His life seemed destined to reproduce that whole series of archetypal experiences, whose records make the Hebrew Scriptures the inspired mirror of human life.


CHAPTER XVIII.

A FUGITIVE AND A VAGABOND

"That is the bitterest of all,—to wear the yoke of our own wrong-doing!"—Daniel Deronda.

The morning after the fight David and Pepeeta hurried on to Louisville, and from there took a steamer to New Orleans.

However hard it is to find stepping-stones when one wishes to rise, those by which he can descend have been skilfully planted at every stage of life's journey, and Satanic ingenuity could not have devised an instrument better fitted to complete the destruction of the young mystic's moral nature than a Mississippi steamboat, such as he found lying at the wharf.
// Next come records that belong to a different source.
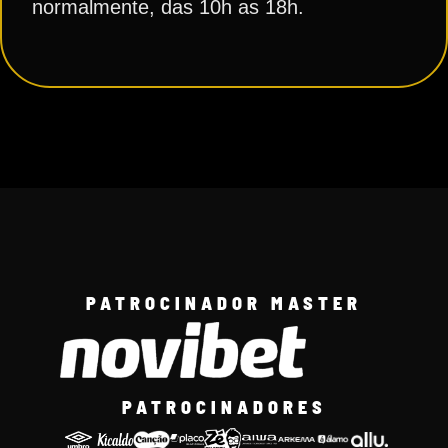
normalmente, das 10h as 18h.
PATROCINADOR MASTER
PATROCINADORES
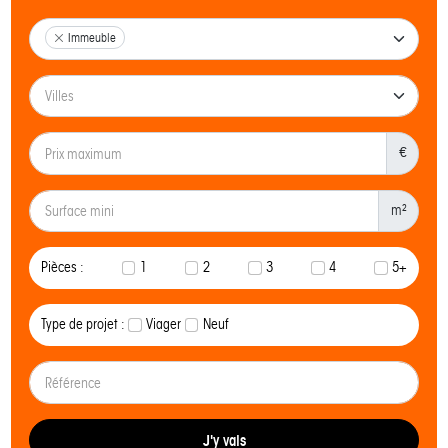
Immeuble
€
m²
Pièces :
1
2
3
4
5+
Type de projet :
Viager
Neuf
J'y vais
He had been subjected to the fascination of love, now he was to be tried by that of money. It is by a series of such consecutive assaults upon every avenue of approach to the soul that it is at last reduced to ruin.

Pepeeta was radiant with joy as they embarked. "How happy I am!" she cried. "It seems as if I had left my old life and the old world behind me!"

"And I am happy to see you glad," answered the wretched youth, whose heart lay in his bosom like lead and whose conscience was writhing with a torture of whose like he had never even dreamed. They embarked unknown and unobserved; but as soon as the first confusion had passed, their singular beauty and unusual appearance made them the cynosure of every eye.

"Who is that splendid fellow?" women asked each other, as David passed with Pepeeta on his arm, while under their breaths men swore that his companion was the loveliest woman who had ever set foot on a Mississippi steamer.